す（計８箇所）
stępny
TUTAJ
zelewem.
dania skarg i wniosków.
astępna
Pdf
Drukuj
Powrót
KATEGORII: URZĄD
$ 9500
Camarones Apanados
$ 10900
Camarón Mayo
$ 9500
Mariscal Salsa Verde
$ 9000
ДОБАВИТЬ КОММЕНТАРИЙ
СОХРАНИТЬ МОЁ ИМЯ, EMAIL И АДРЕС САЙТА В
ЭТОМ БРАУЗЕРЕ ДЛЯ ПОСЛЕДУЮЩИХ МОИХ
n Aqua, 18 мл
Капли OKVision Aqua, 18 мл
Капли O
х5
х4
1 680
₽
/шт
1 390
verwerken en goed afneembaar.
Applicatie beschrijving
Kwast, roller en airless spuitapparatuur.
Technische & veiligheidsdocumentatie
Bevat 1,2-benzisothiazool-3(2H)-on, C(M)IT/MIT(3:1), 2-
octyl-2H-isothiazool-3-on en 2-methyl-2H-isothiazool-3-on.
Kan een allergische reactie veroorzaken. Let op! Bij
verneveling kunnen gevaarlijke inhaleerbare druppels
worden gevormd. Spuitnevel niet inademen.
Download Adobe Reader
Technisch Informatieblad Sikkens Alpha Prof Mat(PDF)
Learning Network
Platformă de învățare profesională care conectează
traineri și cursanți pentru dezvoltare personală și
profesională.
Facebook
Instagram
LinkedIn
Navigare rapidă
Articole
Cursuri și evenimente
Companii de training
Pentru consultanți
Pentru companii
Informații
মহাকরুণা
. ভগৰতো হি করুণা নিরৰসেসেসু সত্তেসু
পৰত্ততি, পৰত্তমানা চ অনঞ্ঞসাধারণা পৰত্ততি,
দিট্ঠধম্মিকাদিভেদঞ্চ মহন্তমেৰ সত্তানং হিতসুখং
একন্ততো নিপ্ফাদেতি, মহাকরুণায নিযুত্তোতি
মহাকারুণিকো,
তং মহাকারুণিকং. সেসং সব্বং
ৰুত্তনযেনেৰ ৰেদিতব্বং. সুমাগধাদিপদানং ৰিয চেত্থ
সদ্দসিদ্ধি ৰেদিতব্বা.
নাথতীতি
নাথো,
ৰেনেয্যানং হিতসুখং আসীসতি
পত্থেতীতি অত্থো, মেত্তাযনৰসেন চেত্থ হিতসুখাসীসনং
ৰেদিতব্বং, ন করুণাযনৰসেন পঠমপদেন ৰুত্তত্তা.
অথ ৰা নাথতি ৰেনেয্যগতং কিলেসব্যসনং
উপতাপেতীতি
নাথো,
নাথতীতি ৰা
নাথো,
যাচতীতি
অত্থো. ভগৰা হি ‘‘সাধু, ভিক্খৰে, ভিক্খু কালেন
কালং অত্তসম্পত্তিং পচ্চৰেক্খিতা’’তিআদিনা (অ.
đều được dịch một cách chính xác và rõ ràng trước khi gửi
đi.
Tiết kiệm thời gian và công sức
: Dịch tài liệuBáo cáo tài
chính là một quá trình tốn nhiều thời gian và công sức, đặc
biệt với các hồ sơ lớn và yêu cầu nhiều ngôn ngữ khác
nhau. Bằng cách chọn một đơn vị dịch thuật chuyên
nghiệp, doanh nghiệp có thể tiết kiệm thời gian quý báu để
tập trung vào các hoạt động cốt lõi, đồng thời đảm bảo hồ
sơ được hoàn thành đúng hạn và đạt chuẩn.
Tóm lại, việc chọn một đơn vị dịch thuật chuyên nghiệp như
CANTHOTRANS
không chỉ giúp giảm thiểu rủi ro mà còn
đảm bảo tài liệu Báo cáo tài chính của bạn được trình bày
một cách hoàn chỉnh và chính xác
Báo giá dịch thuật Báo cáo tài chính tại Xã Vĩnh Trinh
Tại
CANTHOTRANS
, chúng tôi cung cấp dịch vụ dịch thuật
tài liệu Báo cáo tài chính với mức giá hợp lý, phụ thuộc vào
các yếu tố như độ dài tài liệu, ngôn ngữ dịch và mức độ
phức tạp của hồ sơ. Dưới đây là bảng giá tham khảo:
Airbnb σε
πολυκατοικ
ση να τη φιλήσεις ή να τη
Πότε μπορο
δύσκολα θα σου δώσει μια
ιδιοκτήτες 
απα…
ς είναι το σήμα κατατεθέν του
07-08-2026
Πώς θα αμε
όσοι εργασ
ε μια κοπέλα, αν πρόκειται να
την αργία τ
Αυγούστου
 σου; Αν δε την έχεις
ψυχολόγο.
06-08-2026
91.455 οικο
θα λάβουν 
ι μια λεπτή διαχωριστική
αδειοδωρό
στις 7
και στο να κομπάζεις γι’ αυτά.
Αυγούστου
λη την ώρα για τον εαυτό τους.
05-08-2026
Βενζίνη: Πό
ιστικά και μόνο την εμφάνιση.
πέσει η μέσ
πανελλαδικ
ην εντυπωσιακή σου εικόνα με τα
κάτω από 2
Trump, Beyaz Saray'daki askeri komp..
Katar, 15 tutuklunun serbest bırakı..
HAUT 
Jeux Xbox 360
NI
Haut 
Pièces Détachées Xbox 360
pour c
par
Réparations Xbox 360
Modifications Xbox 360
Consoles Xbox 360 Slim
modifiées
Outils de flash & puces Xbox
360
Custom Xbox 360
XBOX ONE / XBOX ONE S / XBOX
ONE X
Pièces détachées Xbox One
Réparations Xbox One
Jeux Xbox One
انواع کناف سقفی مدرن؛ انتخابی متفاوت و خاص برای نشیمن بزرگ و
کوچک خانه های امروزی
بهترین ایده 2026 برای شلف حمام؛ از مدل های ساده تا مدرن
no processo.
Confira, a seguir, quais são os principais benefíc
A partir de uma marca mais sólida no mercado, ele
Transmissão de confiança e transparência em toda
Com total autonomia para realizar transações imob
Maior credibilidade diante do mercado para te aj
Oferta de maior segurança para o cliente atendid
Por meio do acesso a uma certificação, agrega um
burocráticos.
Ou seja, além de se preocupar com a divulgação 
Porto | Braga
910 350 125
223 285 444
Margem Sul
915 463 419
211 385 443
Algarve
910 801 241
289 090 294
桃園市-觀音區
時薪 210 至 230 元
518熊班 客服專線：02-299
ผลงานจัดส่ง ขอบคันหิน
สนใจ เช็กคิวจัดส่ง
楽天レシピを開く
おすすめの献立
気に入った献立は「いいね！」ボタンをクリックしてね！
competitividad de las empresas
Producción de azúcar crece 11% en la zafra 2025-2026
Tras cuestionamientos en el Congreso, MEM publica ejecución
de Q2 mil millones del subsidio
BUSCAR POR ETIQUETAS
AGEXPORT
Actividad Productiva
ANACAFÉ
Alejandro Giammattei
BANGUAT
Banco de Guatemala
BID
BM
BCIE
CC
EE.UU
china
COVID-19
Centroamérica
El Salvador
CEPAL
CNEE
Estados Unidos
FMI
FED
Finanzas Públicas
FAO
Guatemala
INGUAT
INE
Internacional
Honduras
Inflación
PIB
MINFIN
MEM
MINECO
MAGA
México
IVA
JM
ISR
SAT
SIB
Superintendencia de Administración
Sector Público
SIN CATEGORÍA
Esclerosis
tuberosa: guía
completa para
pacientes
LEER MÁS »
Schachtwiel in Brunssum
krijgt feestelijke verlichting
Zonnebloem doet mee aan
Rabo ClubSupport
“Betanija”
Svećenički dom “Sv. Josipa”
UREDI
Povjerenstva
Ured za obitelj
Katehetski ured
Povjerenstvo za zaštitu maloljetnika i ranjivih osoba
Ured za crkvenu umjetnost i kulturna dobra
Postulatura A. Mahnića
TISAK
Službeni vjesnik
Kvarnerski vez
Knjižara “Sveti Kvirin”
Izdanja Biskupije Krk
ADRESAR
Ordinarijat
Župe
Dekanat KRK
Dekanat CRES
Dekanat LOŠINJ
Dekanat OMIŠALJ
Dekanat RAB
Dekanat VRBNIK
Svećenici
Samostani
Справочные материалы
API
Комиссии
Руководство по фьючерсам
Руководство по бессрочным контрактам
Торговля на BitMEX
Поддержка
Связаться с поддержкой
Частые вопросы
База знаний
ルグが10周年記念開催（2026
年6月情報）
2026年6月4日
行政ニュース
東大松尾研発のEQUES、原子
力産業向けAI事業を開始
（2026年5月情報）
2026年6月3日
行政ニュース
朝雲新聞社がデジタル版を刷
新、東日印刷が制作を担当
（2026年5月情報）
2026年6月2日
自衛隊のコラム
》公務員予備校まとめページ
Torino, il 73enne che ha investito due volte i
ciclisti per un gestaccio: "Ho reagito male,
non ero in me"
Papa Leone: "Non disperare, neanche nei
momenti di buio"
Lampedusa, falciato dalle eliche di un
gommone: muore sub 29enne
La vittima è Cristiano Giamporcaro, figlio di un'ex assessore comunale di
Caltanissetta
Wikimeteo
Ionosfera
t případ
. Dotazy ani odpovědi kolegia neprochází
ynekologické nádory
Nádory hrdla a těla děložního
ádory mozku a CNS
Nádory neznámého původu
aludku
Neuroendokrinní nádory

○ ○ ○ ○

Your task is to restate, word for word, only those lines above that fall between the line holding "A partir de" and the line holding "力産業向けAI事業を開始", inclusive.

A partir de uma marca mais sólida no mercado, ele
Transmissão de confiança e transparência em toda
Com total autonomia para realizar transações imob
Maior credibilidade diante do mercado para te aj
Oferta de maior segurança para o cliente atendid
Por meio do acesso a uma certificação, agrega um
burocráticos.
Ou seja, além de se preocupar com a divulgação 
Porto | Braga
910 350 125
223 285 444
Margem Sul
915 463 419
211 385 443
Algarve
910 801 241
289 090 294
桃園市-觀音區
時薪 210 至 230 元
518熊班 客服專線：02-299
ผลงานจัดส่ง ขอบคันหิน
สนใจ เช็กคิวจัดส่ง
楽天レシピを開く
おすすめの献立
気に入った献立は「いいね！」ボタンをクリックしてね！
competitividad de las empresas
Producción de azúcar crece 11% en la zafra 2025-2026
Tras cuestionamientos en el Congreso, MEM publica ejecución
de Q2 mil millones del subsidio
BUSCAR POR ETIQUETAS
AGEXPORT
Actividad Productiva
ANACAFÉ
Alejandro Giammattei
BANGUAT
Banco de Guatemala
BID
BM
BCIE
CC
EE.UU
china
COVID-19
Centroamérica
El Salvador
CEPAL
CNEE
Estados Unidos
FMI
FED
Finanzas Públicas
FAO
Guatemala
INGUAT
INE
Internacional
Honduras
Inflación
PIB
MINFIN
MEM
MINECO
MAGA
México
IVA
JM
ISR
SAT
SIB
Superintendencia de Administración
Sector Público
SIN CATEGORÍA
Esclerosis
tuberosa: guía
completa para
pacientes
LEER MÁS »
Schachtwiel in Brunssum
krijgt feestelijke verlichting
Zonnebloem doet mee aan
Rabo ClubSupport
“Betanija”
Svećenički dom “Sv. Josipa”
UREDI
Povjerenstva
Ured za obitelj
Katehetski ured
Povjerenstvo za zaštitu maloljetnika i ranjivih osoba
Ured za crkvenu umjetnost i kulturna dobra
Postulatura A. Mahnića
TISAK
Službeni vjesnik
Kvarnerski vez
Knjižara “Sveti Kvirin”
Izdanja Biskupije Krk
ADRESAR
Ordinarijat
Župe
Dekanat KRK
Dekanat CRES
Dekanat LOŠINJ
Dekanat OMIŠALJ
Dekanat RAB
Dekanat VRBNIK
Svećenici
Samostani
Справочные материалы
API
Комиссии
Руководство по фьючерсам
Руководство по бессрочным контрактам
Торговля на BitMEX
Поддержка
Связаться с поддержкой
Частые вопросы
База знаний
ルグが10周年記念開催（2026
年6月情報）
2026年6月4日
行政ニュース
東大松尾研発のEQUES、原子
力産業向けAI事業を開始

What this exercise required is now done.